2. HARTA BERSAMA DAN HARTA BAWAAN


Seperti telah dijelaskan di atas, harta bersama atau lebih sering disebut
dengan harta gono-gini adalah harta benda atau hasil kekayaan yang diperoleh
selama perkawinan. Meskipun harta tersebut diperoleh dari hasil kerja suami saja,
isteri tetap memiliki hak atas harta bersama. Jadi, harta bersama meliputi harta yang
diperoleh dari usaha suami dan isteri berdua atau usaha salah seorang dari mereka.
Ini berarti baik suami maupun istri mempunyai hak dan kewajiban yang sama atas
harta bersama dan segala tindakan hukum atas harta bersama harus mendapat
persetujuan kedua belah pihak. Harta bersama dapat berupa benda berwujud, benda
tidak berwujud (hak dan kewajiban), benda bergerak, benda tidak bergerak dan surat-
surat berharga. Sepanjang tidak diatur lain dalam perjanjian perkawinan, apabila
terjadi perceraian maka masing-masing pihak isteri maupun suami berhak atas
separoh (seperdua) dari harta bersama.
Sebelum memasuki perkawinan adakalanya suami atau isteri sudah memiliki
harta benda. Dapat saja merupakan harta milik pribadi hasil usaha sendiri, harta
keluarganya atau merupakan hasil warisan yang diterima dari orang tuanya. Harta
benda yang telah ada sebelum perkawinan ini bila dibawa kedalam perkawinan tidak
akan berubah statusnya. Pasal 35 ayat 2 UU nomor 1 tahun 1974 menetapkan bahwa
harta bawaan dari masing-masing suami dan isteri adalah dibawah penguasaan
masing-masing sepanjang para pihak tidak menentukan lain.

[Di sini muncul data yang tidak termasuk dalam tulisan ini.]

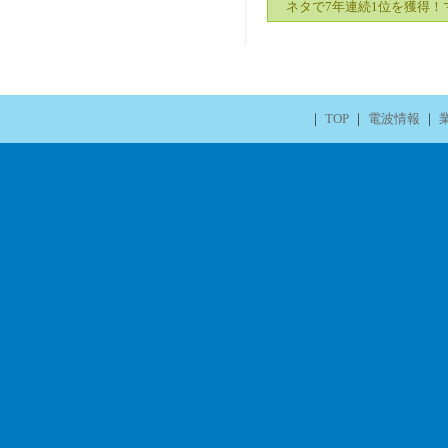
ネタで7年連続1位を獲得！
｜
TOP
｜
電波情報
｜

Masing-masing berhak
menggunakan untuk keperluan apa saja.
Sehinggam menurut hukum perkawinan yang berlaku (Undang-Undang No 1
thn 1974 tentang Perkawinan dan Kompilasi Hukum Islam), harta kekayaan yang
dimiliki sebelum perkawinan (harta bawaan) tidak termasuk dalam harta bersama
kecuali ditentukan lain dalam perjanjian perkawinan.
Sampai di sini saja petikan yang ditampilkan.